The squeeze on the scoring came instead from inside: the strain of a final day at The Open, the burden of leading for one and chasing for the rest.

Within moments of Spieth and Kuchar teeing off, tension had settled like a blanket over Birkdale, quietening the crowd, stifling the players.

The chasing pack may have been dropping away, but the one out top was soon dropping back to meet them.

Having suffered only four bogeys across his first three rounds, Spieth found three in his first four holes.

His irons were cold, his putter frozen.

A miss from six feet on the fourth, a drive into the spectators on the sixth, a missed four-footer for par after Kuchar’s eight-foot birdie putt to leave it in the balance once more at eight under, with the back nine to come.

Kuchar, 16 years the older man, had only one top-10 finish from 12 previous Opens.

The 23-year-old Spieth had two majors under his belt at an earlier age even than Tiger Woods.

Yet suddenly those big wet Kooch eyes were wide with possibilities.

Spieth, dressed in indistinct colours – grey trousers, washed-out turquoise polo – was fading away, his characteristic control gone, face turning as pale as the clouds blowing in from the sea.

And then came the 13th, a hole that took half an hour to complete, a mini-epic that could have decided the championship one way but instead sent it other.

There are sliced tee shots and there is what happened to Spieth’s drive after Kuchar had found the middle of the fairway.

With a left-to-right wind picking up, with his shoulders tightening, the Texan sent it so far right that it would have landed on an adjacent fairway, had there been an adjacent fairway.

Instead it cleared the long line of humpbacked dunes that lie beyond the thick border of rough and travelled on, so far that when the ball was initially found it turned out to be the wrong one, with the aid of the host broadcaster’s GPS system required to locate the genuine item many yards further on.

In the past even Spieth has had trouble describing the best part of his own game, settling on the rather prosaic “playing badly well”.

Never has that been truer then when he found himself out by the practice ground, between two trailers, the green not just out of sight but the hordes of spectators between him and the flag hidden from view too.

One hundred and twenty-five yards sideways to the fairway.

Play another off the tee?

Take a penalty drop?
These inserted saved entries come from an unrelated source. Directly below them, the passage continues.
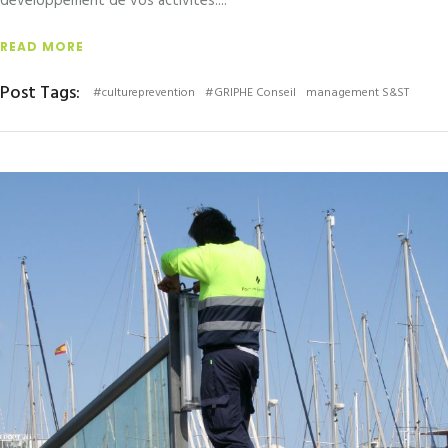
développement de vos activités.
READ MORE
Post Tags:
#cultureprevention
#GRIPHE Conseil
management S&ST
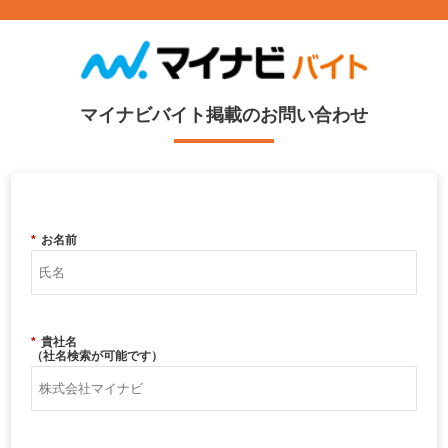
マイナビバイト掲載のお問い合わせ
*
お名前
*
貴社名
（社名検索が可能です）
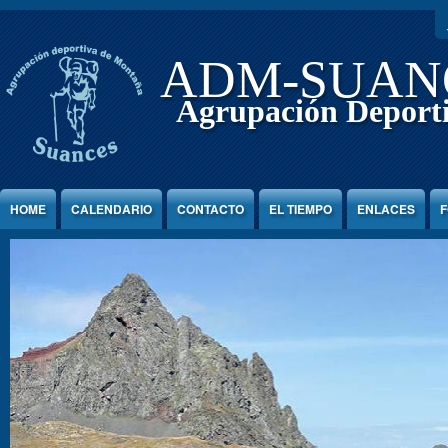
Jump to Content
ADM-SUAN
Agrupación Deport
HOME
CALENDARIO
CONTACTO
EL TIEMPO
ENLACES
F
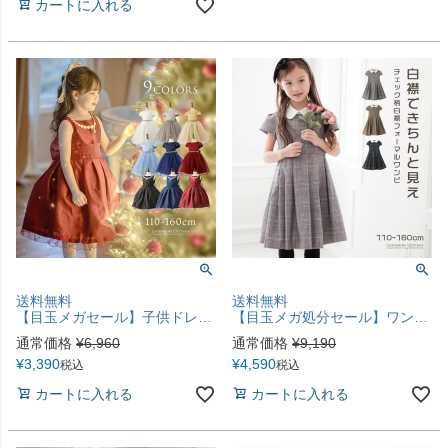
カートに入れる
送料無料
送料無料
【目玉メガセール】子供ドレス 刺繍パールドレスワンピース シックドレスTAK
【目玉メガ処分セール】ワンピース 入学式 女の子 チェック柄 清楚な白襟ワンピース 白襟 半袖 卒業式 ワンピース セレモニー 小学校 フォーマル キッズ キャサリンコテージ TAK
通常価格
¥
6,960
通常価格
¥
9,190
¥
3,390
¥
4,590
税込
税込
カートに入れる
カートに入れる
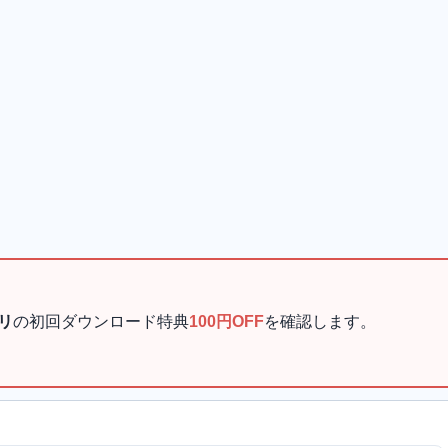
リ
の初回ダウンロード特典
100円OFF
を確認します。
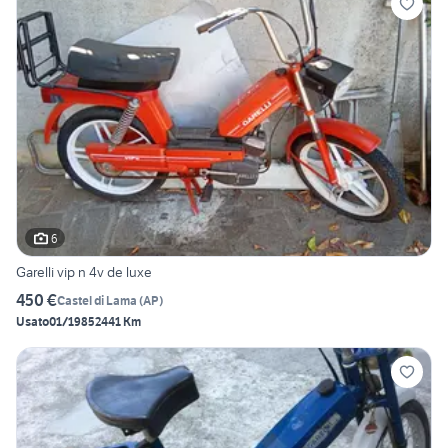
6
Garelli vip n 4v de luxe
450 €
Castel di Lama
(
AP
)
Usato
01/1985
2441 Km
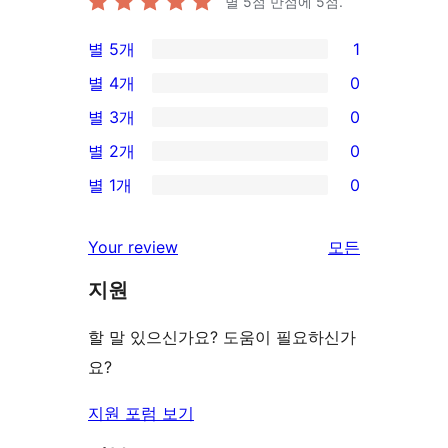
별 5점 만점에
5
점.
별 5개
1
1/5-
별 4개
0
별
0/4-
별 3개
0
점
별
0/3-
별 2개
0
후
점
별
0/2-
기
별 1개
0
후
점
별
0/1-
기
후
점
별
리
Your review
모든
기
후
점
뷰
기
지원
후
보
기
기
할 말 있으신가요? 도움이 필요하신가
요?
지원 포럼 보기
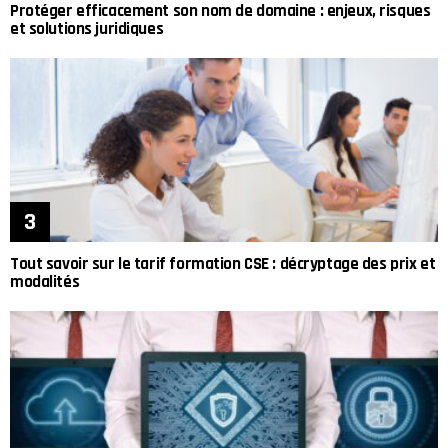
Protéger efficacement son nom de domaine : enjeux, risques
et solutions juridiques
Tout savoir sur le tarif formation CSE : décryptage des prix et
modalités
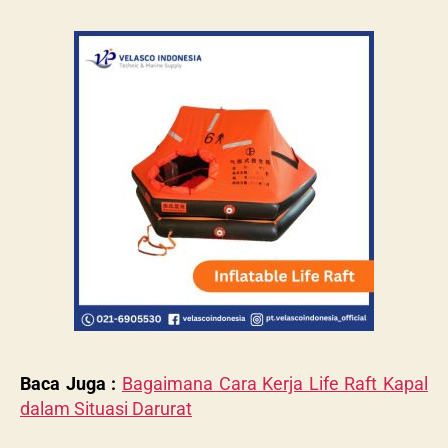
Baca Juga :
Bagaimana Cara Kerja Life Raft Kapal
dalam Situasi Darurat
Three-wood, as he held first, or three-iron?

Kuchar to 12 feet with his second. Spieth’s caddie Michael Greller silhouetted on the top of the tallest dune trying to help him thread the needle with his eyes blindfolded.

Drop. Iron. Deep breath.

From out in those distant boondocks, Spieth cleared the dunes, the spectators, the rough.

A chip on, a putt for the unlikeliest of bogey-fives. And then the charge, never looking back, never letting that momentum go.

“Today took as much out of me as any day that I’ve ever played golf,” said a visibly shattered Spieth afterwards.

“Thoughts came in from my last scenario when I was leading a major on Sunday. All of a sudden it creeps into your head.

“I was so confident and all of a sudden, the wheels have come off everything, and it’s how do you get back on track to salvage this round and just give yourself a chance at the end?

“And all of a sudden the lid came off, and the 30-footers were two-footers to me. I don’t know why I can’t make it a little more boring sometimes.”

Kuchar looked like boring would have been just fine with him.

“It’s hard to explain,” he said, still running the last cruel hour through his head.

“It’s crushing. It hurts. And it’s an excitement and a thrill to have played -well, put up a battle, put up a fight.”

Spieth is the youngest champion Open champion since Seve Ballesteros in 1979.

He has joined Jack Nicklaus in winning three majors before the age of 24, and with the US PGA Championship round the corner could yet become the youngest to win a career Grand Slam in history.

That can wait for another day. First to relish this one, the Southport See-saw, the hardest entirely anticipated victory he will ever take. – BBC Sport.